“Do you know how pretty you are?”
WARNINGS: mentions of disordered eating, body image issues :3 enjoy!
As I stood silently infront of my mirror observing my figure, he walked in. He didnt say anything, im sure he didnt even see me. I continued silently flexing my stomach to make it look flatter, and sucking in my jaw to make the line sharper.
“Thats whats wrong with people these days.” he broke the silence, causing me to jump slightly.
“hm?” Satoru walked towards me and stopped just behind me, him being around a foot taller than me, he could see me in the mirror.
“They-… tend to make such beautiful girls think theyre any less than they are. With all these-… standards.” I stayed quiet, until i felt his lengthy fingers snake around my waist, pulling me backwards into him.
“Do you know how pretty you are, princess..?” Honestly right now I felt like anything but a princess… I continued my silence as his hands trailed up and down my sides, his distinct chuckle making my heart race.
“Well..? do you…?” He repeated, i didnt really know the answer to that. Because, sometimes i felt pretty. But.. sometimes i wanted to crawl into a hole and never be seen again.
I wasnt sure how to respond so I just shrugged. He sighed and walked away, was he upset with me…? My attachment issues wanted me to fall to my knees, crying and begging for his forgiveness, but the logical side of things told me to just shake it off.
Maybe he wasnt sure how to help.
“Have you had lunch?” He echoed through the house, getting louder as he re-approached my room.
“Mhm.” I hadnt, but I know he’d yell at me if he caught me skipping meals again.
“Dont lie, princess. That’s not cute.” damnit. He always knew when I was lying.. it was weird.
“Im not.” I sighed, turning around to face him. He had his dark, round sunglasses propped up on his head. He looked at me through those piercing blue eyes and quietly made his way towards me, cupping my face in his hands.
“Why?” he asked, to which I cocked my head sideways at him in confusion.
“Why do you do this to yourself…? Who made you think like this..?” He said quietly, his hands running through my hair. When I didnt answer his question he grabbed my face and slightly squeezed.

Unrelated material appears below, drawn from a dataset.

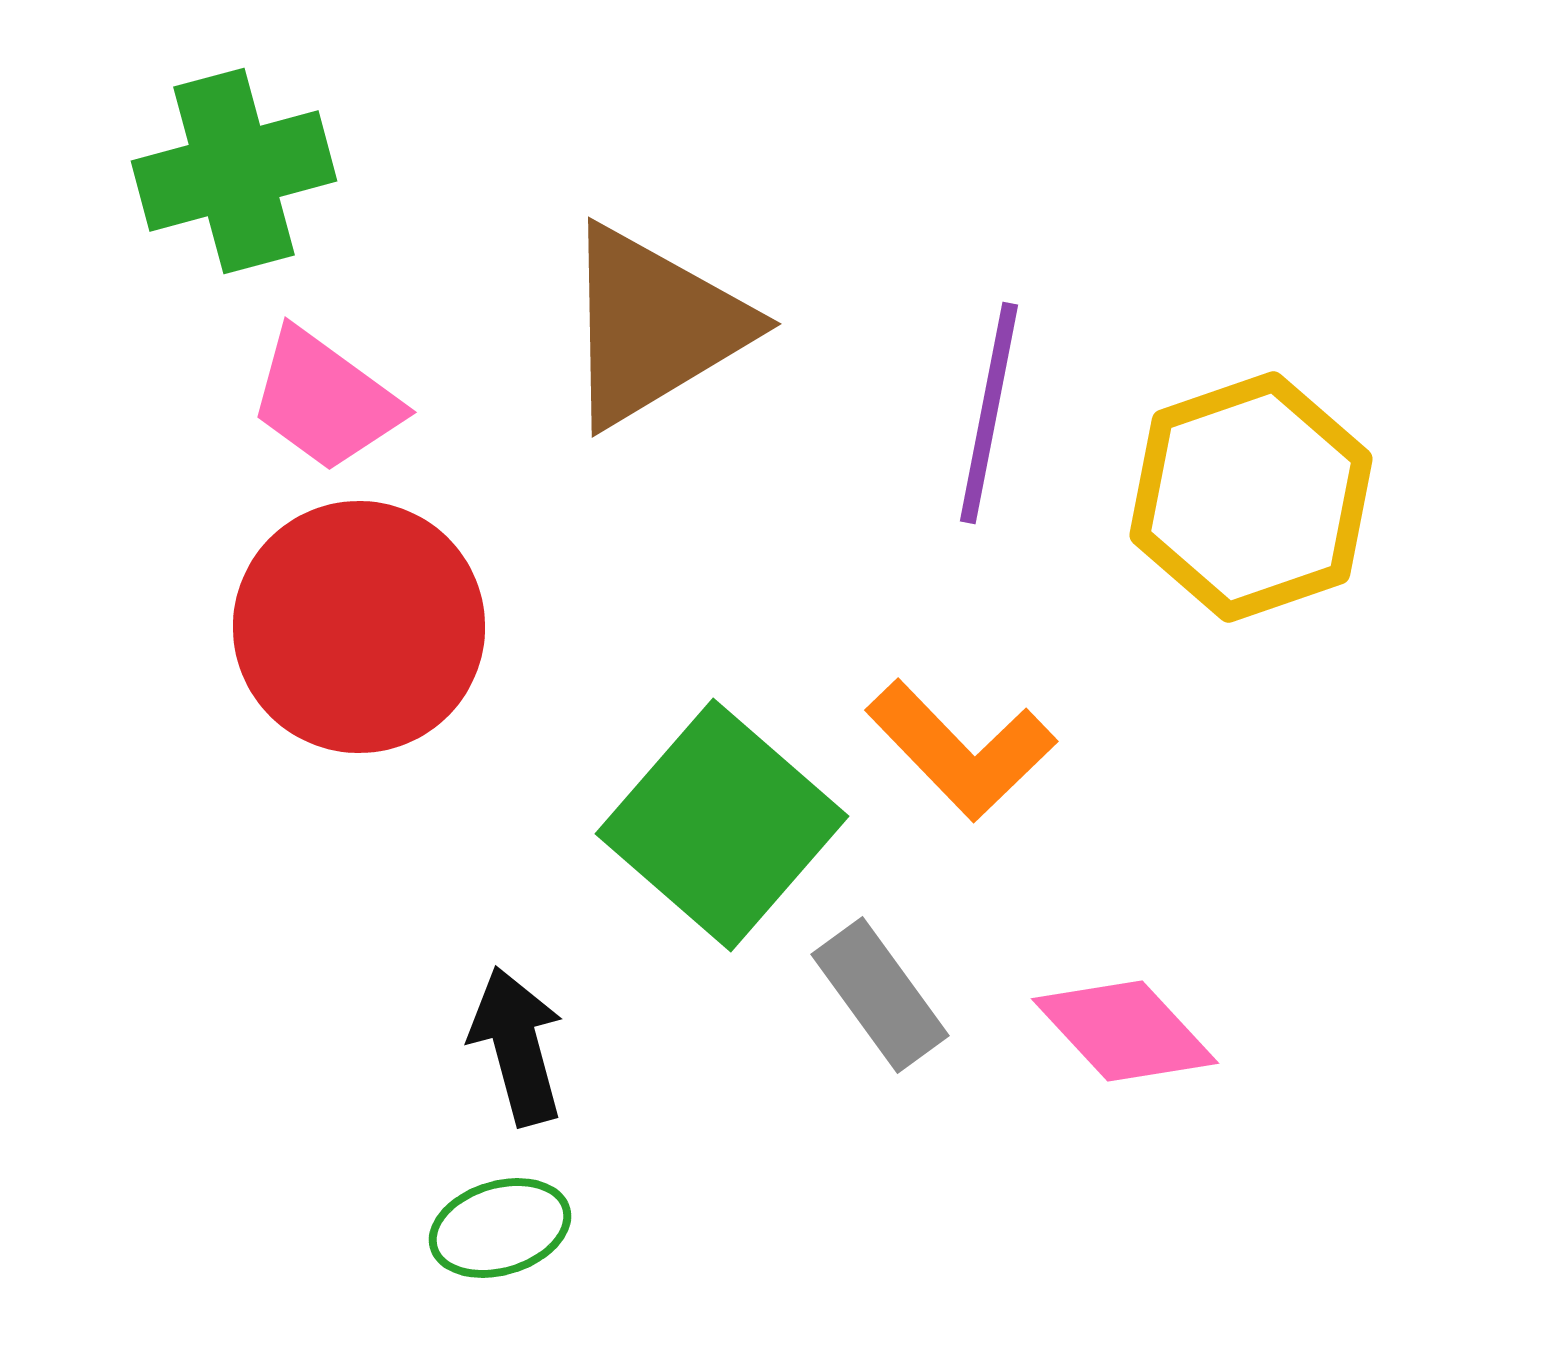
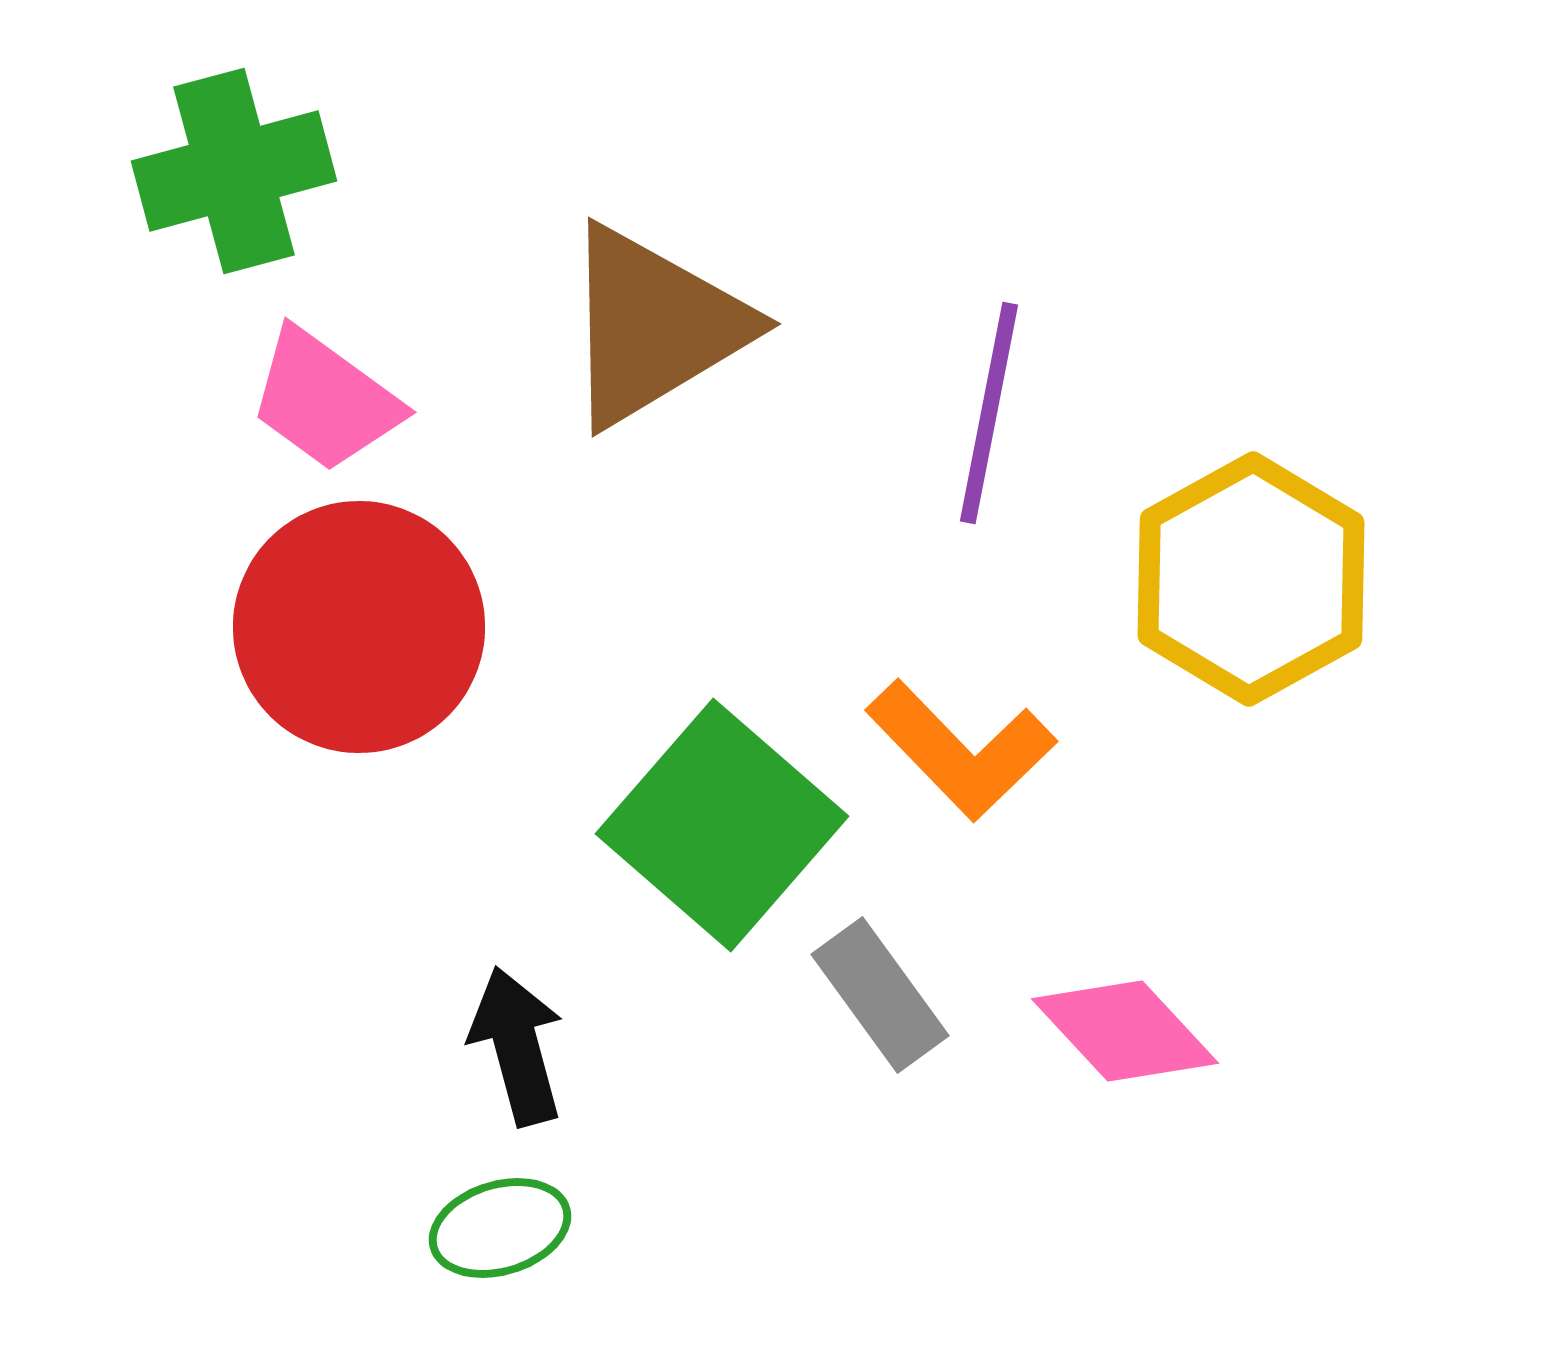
yellow hexagon: moved 82 px down; rotated 10 degrees counterclockwise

“Why are you so quiet today?”
“I-I dont know…” I, pathetically, answered. He sighed and unexpectedly hugged me, tight. I hugged him back and he… started sniffling…? Was the Satoru Gojo crying on me?
“Youre so.. beautiful.. and you dont see it… Yet you-… You hurt yourself a-and.. you just- youre gonna kill yourself some day doing that! A-And, it seems like you dont even care!” He cried, he didnt cry.. he just- wasnt a person who did that… yet, he was quite literally sobbing on me.
“Are you starving yourself?” his question was met with silence, he let go of me and took a step back.
“Answer me, damnit! I need to know! Are you fucking starving yourself, again?!” I felt tears welling up, i shook my head quietly.
“Stop lying to me!” He yelled, he didnt yell, ever. At least not at me. But.. he seemed really upset.
I whimpered quietly as he tightly gripped my shoulders, enough to send a painful jolt down my spine.
“You are going to stop with this nonsense! Do you hear me?! Do you fucking hear me, y/n?!” I nodded while tears started to trickle. Seeing this made his anger immediately subside. He hugged me tightly.
“Do you… know… how pretty you are…?”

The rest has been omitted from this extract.